▶ [Records to use]:

Segment Open

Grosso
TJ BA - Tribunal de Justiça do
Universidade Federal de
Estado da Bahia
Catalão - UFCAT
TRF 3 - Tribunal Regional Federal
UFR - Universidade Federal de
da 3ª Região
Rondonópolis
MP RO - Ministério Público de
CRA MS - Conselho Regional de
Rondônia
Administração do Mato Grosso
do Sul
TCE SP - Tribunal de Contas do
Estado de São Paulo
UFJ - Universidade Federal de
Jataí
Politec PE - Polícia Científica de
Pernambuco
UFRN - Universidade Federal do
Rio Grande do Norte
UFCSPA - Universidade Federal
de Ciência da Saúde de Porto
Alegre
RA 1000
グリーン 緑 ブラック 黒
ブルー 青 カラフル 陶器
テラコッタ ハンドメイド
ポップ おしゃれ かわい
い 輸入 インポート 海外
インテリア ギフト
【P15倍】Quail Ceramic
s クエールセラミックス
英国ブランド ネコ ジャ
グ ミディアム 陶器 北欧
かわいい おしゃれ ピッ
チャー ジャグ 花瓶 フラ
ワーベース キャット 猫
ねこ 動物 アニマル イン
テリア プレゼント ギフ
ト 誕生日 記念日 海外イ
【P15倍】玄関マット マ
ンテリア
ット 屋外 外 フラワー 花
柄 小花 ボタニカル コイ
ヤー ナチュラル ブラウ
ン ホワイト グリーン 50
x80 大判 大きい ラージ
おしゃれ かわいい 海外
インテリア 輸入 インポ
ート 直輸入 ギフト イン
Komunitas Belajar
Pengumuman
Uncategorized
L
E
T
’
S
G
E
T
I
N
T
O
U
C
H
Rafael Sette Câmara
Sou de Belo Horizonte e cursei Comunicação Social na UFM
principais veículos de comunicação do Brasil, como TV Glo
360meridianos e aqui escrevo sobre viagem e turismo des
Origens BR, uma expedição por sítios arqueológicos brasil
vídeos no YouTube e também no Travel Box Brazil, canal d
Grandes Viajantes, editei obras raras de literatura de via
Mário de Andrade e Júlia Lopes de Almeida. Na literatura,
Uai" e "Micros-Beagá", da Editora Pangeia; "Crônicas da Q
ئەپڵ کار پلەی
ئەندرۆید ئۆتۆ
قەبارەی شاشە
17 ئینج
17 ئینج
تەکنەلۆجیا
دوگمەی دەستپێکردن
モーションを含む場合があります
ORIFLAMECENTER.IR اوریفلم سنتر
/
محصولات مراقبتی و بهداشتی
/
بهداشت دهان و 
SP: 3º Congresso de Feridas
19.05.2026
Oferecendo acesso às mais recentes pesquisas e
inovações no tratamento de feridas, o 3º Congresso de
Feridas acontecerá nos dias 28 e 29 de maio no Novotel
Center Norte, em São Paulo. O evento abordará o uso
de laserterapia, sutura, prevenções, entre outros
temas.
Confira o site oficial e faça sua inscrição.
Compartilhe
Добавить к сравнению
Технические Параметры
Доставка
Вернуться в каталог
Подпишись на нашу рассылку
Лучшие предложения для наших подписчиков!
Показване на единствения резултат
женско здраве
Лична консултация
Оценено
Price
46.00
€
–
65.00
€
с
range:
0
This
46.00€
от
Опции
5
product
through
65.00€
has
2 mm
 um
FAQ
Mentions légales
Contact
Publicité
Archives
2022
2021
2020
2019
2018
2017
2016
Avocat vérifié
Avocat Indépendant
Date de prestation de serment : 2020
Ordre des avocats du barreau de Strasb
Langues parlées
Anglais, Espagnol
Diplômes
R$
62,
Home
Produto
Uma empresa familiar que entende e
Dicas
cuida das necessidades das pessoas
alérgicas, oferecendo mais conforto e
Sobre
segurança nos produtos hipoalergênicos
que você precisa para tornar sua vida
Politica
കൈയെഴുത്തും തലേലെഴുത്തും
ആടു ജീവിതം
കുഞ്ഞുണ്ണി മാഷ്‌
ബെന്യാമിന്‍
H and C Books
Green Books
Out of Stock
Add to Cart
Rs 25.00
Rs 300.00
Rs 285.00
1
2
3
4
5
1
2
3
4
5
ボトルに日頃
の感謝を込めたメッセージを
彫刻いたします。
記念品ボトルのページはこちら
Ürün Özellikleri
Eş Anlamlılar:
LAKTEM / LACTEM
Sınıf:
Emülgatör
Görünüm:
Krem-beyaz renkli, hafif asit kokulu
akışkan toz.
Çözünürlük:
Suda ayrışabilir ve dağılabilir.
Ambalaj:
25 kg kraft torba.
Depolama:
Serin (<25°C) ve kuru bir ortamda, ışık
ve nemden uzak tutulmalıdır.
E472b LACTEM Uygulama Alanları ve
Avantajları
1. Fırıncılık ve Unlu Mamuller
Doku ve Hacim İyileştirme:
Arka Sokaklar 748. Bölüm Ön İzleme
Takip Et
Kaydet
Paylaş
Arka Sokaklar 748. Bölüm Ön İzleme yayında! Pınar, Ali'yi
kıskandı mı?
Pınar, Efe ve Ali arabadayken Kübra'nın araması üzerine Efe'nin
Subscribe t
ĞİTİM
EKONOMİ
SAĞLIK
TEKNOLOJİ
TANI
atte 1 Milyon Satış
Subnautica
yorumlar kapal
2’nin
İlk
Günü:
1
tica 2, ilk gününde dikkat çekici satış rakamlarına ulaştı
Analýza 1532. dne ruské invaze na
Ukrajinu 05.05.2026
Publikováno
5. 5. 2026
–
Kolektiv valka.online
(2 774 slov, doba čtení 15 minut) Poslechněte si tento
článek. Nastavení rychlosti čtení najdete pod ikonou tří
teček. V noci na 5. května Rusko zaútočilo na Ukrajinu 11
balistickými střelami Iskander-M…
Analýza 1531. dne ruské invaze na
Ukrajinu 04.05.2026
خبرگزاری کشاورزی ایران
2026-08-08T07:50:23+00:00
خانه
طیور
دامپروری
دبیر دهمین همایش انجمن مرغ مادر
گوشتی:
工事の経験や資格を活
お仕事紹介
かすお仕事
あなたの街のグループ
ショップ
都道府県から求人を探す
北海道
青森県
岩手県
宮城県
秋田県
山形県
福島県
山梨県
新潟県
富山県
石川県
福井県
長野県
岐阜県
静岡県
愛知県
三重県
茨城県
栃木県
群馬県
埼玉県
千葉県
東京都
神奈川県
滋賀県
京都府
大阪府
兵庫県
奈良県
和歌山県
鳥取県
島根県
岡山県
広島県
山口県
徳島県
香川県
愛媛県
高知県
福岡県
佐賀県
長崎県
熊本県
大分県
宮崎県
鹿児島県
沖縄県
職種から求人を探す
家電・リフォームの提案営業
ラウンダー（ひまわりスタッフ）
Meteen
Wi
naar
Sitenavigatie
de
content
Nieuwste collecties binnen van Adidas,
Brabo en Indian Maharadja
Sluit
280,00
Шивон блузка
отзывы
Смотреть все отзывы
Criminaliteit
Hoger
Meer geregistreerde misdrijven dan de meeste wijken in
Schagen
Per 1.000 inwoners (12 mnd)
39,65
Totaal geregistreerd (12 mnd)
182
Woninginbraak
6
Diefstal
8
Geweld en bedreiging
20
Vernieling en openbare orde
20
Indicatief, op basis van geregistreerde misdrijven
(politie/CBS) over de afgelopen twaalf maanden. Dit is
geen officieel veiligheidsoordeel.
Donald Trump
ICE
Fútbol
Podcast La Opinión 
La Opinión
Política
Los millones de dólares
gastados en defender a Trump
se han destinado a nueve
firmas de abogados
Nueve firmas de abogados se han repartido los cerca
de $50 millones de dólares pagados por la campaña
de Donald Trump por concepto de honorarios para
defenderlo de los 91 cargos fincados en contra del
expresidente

Segment Closed

▶ [Exercise]: Recite the full listing above exactly.

▶ [Answer space]:
Grosso
TJ BA - Tribunal de Justiça do
Universidade Federal de
Estado da Bahia
Catalão - UFCAT
TRF 3 - Tribunal Regional Federal
UFR - Universidade Federal de
da 3ª Região
Rondonópolis
MP RO - Ministério Público de
CRA MS - Conselho Regional de
Rondônia
Administração do Mato Grosso
do Sul
TCE SP - Tribunal de Contas do
Estado de São Paulo
UFJ - Universidade Federal de
Jataí
Politec PE - Polícia Científica de
Pernambuco
UFRN - Universidade Federal do
Rio Grande do Norte
UFCSPA - Universidade Federal
de Ciência da Saúde de Porto
Alegre
RA 1000
グリーン 緑 ブラック 黒
ブルー 青 カラフル 陶器
テラコッタ ハンドメイド
ポップ おしゃれ かわい
い 輸入 インポート 海外
インテリア ギフト
【P15倍】Quail Ceramic
s クエールセラミックス
英国ブランド ネコ ジャ
グ ミディアム 陶器 北欧
かわいい おしゃれ ピッ
チャー ジャグ 花瓶 フラ
ワーベース キャット 猫
ねこ 動物 アニマル イン
テリア プレゼント ギフ
ト 誕生日 記念日 海外イ
【P15倍】玄関マット マ
ンテリア
ット 屋外 外 フラワー 花
柄 小花 ボタニカル コイ
ヤー ナチュラル ブラウ
ン ホワイト グリーン 50
x80 大判 大きい ラージ
おしゃれ かわいい 海外
インテリア 輸入 インポ
ート 直輸入 ギフト イン
Komunitas Belajar
Pengumuman
Uncategorized
L
E
T
’
S
G
E
T
I
N
T
O
U
C
H
Rafael Sette Câmara
Sou de Belo Horizonte e cursei Comunicação Social na UFM
principais veículos de comunicação do Brasil, como TV Glo
360meridianos e aqui escrevo sobre viagem e turismo des
Origens BR, uma expedição por sítios arqueológicos brasil
vídeos no YouTube e também no Travel Box Brazil, canal d
Grandes Viajantes, editei obras raras de literatura de via
Mário de Andrade e Júlia Lopes de Almeida. Na literatura,
Uai" e "Micros-Beagá", da Editora Pangeia; "Crônicas da Q
ئەپڵ کار پلەی
ئەندرۆید ئۆتۆ
قەبارەی شاشە
17 ئینج
17 ئینج
تەکنەلۆجیا
دوگمەی دەستپێکردن
モーションを含む場合があります
ORIFLAMECENTER.IR اوریفلم سنتر
/
محصولات مراقبتی و بهداشتی
/
بهداشت دهان و 
SP: 3º Congresso de Feridas
19.05.2026
Oferecendo acesso às mais recentes pesquisas e
inovações no tratamento de feridas, o 3º Congresso de
Feridas acontecerá nos dias 28 e 29 de maio no Novotel
Center Norte, em São Paulo. O evento abordará o uso
de laserterapia, sutura, prevenções, entre outros
temas.
Confira o site oficial e faça sua inscrição.
Compartilhe
Добавить к сравнению
Технические Параметры
Доставка
Вернуться в каталог
Подпишись на нашу рассылку
Лучшие предложения для наших подписчиков!
Показване на единствения резултат
женско здраве
Лична консултация
Оценено
Price
46.00
€
–
65.00
€
с
range:
0
This
46.00€
от
Опции
5
product
through
65.00€
has
2 mm
 um
FAQ
Mentions légales
Contact
Publicité
Archives
2022
2021
2020
2019
2018
2017
2016
Avocat vérifié
Avocat Indépendant
Date de prestation de serment : 2020
Ordre des avocats du barreau de Strasb
Langues parlées
Anglais, Espagnol
Diplômes
R$
62,
Home
Produto
Uma empresa familiar que entende e
Dicas
cuida das necessidades das pessoas
alérgicas, oferecendo mais conforto e
Sobre
segurança nos produtos hipoalergênicos
que você precisa para tornar sua vida
Politica
കൈയെഴുത്തും തലേലെഴുത്തും
ആടു ജീവിതം
കുഞ്ഞുണ്ണി മാഷ്‌
ബെന്യാമിന്‍
H and C Books
Green Books
Out of Stock
Add to Cart
Rs 25.00
Rs 300.00
Rs 285.00
1
2
3
4
5
1
2
3
4
5
ボトルに日頃
の感謝を込めたメッセージを
彫刻いたします。
記念品ボトルのページはこちら
Ürün Özellikleri
Eş Anlamlılar:
LAKTEM / LACTEM
Sınıf:
Emülgatör
Görünüm:
Krem-beyaz renkli, hafif asit kokulu
akışkan toz.
Çözünürlük:
Suda ayrışabilir ve dağılabilir.
Ambalaj:
25 kg kraft torba.
Depolama:
Serin (<25°C) ve kuru bir ortamda, ışık
ve nemden uzak tutulmalıdır.
E472b LACTEM Uygulama Alanları ve
Avantajları
1. Fırıncılık ve Unlu Mamuller
Doku ve Hacim İyileştirme:
Arka Sokaklar 748. Bölüm Ön İzleme
Takip Et
Kaydet
Paylaş
Arka Sokaklar 748. Bölüm Ön İzleme yayında! Pınar, Ali'yi
kıskandı mı?
Pınar, Efe ve Ali arabadayken Kübra'nın araması üzerine Efe'nin
Subscribe t
ĞİTİM
EKONOMİ
SAĞLIK
TEKNOLOJİ
TANI
atte 1 Milyon Satış
Subnautica
yorumlar kapal
2’nin
İlk
Günü:
1
tica 2, ilk gününde dikkat çekici satış rakamlarına ulaştı
Analýza 1532. dne ruské invaze na
Ukrajinu 05.05.2026
Publikováno
5. 5. 2026
–
Kolektiv valka.online
(2 774 slov, doba čtení 15 minut) Poslechněte si tento
článek. Nastavení rychlosti čtení najdete pod ikonou tří
teček. V noci na 5. května Rusko zaútočilo na Ukrajinu 11
balistickými střelami Iskander-M…
Analýza 1531. dne ruské invaze na
Ukrajinu 04.05.2026
خبرگزاری کشاورزی ایران
2026-08-08T07:50:23+00:00
خانه
طیور
دامپروری
دبیر دهمین همایش انجمن مرغ مادر
گوشتی:
工事の経験や資格を活
お仕事紹介
かすお仕事
あなたの街のグループ
ショップ
都道府県から求人を探す
北海道
青森県
岩手県
宮城県
秋田県
山形県
福島県
山梨県
新潟県
富山県
石川県
福井県
長野県
岐阜県
静岡県
愛知県
三重県
茨城県
栃木県
群馬県
埼玉県
千葉県
東京都
神奈川県
滋賀県
京都府
大阪府
兵庫県
奈良県
和歌山県
鳥取県
島根県
岡山県
広島県
山口県
徳島県
香川県
愛媛県
高知県
福岡県
佐賀県
長崎県
熊本県
大分県
宮崎県
鹿児島県
沖縄県
職種から求人を探す
家電・リフォームの提案営業
ラウンダー（ひまわりスタッフ）
Meteen
Wi
naar
Sitenavigatie
de
content
Nieuwste collecties binnen van Adidas,
Brabo en Indian Maharadja
Sluit
280,00
Шивон блузка
отзывы
Смотреть все отзывы
Criminaliteit
Hoger
Meer geregistreerde misdrijven dan de meeste wijken in
Schagen
Per 1.000 inwoners (12 mnd)
39,65
Totaal geregistreerd (12 mnd)
182
Woninginbraak
6
Diefstal
8
Geweld en bedreiging
20
Vernieling en openbare orde
20
Indicatief, op basis van geregistreerde misdrijven
(politie/CBS) over de afgelopen twaalf maanden. Dit is
geen officieel veiligheidsoordeel.
Donald Trump
ICE
Fútbol
Podcast La Opinión 
La Opinión
Política
Los millones de dólares
gastados en defender a Trump
se han destinado a nueve
firmas de abogados
Nueve firmas de abogados se han repartido los cerca
de $50 millones de dólares pagados por la campaña
de Donald Trump por concepto de honorarios para
defenderlo de los 91 cargos fincados en contra del
expresidente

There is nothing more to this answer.